In the records that follow, count each line where the string "شرکت" occurs. Provide the total and no other text.

**Provided entries**:
::::
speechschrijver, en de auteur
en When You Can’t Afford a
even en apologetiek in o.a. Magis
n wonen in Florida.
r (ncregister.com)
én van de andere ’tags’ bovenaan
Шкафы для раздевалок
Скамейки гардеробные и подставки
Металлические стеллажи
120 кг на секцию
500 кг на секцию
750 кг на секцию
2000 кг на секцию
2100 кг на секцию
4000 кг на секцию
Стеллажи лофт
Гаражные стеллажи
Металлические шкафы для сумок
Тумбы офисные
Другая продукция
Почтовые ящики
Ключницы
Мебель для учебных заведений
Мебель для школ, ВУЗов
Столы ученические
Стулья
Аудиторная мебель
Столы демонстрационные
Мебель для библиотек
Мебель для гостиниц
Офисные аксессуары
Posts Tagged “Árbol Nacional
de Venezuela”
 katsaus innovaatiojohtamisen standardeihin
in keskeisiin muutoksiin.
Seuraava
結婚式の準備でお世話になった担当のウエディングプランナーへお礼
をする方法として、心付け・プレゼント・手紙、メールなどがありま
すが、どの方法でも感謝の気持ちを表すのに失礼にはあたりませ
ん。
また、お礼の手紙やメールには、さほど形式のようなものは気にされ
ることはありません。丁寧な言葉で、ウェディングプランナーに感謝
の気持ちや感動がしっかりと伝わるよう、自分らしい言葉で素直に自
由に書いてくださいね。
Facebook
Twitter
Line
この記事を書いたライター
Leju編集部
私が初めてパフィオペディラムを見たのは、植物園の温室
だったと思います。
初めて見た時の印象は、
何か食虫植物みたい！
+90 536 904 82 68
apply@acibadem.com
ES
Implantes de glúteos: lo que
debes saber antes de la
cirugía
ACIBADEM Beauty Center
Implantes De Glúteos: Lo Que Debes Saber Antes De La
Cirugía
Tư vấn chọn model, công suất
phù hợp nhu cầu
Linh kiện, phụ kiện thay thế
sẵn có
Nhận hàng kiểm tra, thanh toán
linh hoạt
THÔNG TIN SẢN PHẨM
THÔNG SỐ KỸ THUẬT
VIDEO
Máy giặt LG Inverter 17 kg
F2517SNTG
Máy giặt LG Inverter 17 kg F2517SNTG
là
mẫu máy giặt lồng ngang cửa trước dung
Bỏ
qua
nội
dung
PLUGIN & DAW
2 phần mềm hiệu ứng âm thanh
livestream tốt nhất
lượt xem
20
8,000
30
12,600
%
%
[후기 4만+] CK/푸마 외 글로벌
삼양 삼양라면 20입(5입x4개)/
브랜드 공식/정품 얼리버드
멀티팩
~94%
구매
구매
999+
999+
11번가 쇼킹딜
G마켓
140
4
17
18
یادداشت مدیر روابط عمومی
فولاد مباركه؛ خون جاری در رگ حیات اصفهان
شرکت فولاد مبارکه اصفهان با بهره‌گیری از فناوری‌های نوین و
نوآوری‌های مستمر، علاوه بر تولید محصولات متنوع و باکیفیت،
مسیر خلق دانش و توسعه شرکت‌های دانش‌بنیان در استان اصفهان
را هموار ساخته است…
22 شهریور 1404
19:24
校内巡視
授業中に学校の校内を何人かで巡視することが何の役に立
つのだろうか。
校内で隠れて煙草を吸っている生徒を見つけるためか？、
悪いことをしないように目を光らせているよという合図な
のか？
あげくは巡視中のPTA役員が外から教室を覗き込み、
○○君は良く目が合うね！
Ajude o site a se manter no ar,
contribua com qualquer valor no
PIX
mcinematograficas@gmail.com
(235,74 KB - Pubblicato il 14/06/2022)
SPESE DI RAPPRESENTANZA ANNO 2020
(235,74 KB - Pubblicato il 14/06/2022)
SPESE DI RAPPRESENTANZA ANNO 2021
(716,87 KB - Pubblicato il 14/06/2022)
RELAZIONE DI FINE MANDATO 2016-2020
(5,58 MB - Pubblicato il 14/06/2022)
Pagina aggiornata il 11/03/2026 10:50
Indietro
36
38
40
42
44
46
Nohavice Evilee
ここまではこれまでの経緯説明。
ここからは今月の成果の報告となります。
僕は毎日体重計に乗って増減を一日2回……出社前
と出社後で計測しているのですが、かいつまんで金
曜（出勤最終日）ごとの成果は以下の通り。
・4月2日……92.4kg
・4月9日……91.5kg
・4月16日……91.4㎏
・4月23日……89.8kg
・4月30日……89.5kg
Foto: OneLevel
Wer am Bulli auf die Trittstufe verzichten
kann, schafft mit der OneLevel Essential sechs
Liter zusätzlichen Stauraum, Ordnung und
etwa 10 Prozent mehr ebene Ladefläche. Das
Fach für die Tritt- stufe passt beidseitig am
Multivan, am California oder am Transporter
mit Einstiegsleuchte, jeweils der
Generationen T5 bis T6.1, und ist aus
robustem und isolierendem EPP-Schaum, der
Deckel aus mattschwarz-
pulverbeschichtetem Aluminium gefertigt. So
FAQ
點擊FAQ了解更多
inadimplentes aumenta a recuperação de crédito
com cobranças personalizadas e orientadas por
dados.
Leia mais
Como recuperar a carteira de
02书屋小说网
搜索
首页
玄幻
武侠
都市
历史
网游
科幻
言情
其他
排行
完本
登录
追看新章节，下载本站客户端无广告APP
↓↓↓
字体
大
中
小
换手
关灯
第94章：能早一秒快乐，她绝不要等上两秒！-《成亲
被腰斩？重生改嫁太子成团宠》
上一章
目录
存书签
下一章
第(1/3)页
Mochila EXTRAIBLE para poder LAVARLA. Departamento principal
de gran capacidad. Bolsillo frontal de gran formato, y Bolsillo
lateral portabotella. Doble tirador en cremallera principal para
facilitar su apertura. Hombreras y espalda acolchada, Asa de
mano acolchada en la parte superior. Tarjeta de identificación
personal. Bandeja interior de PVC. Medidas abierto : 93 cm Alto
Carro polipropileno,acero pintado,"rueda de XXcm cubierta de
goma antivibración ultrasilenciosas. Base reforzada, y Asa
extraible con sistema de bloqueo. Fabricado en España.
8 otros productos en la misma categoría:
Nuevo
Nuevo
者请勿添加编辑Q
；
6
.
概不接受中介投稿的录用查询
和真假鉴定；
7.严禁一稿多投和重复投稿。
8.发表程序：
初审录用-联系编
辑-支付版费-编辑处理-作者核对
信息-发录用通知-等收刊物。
::::
**Written response**: 2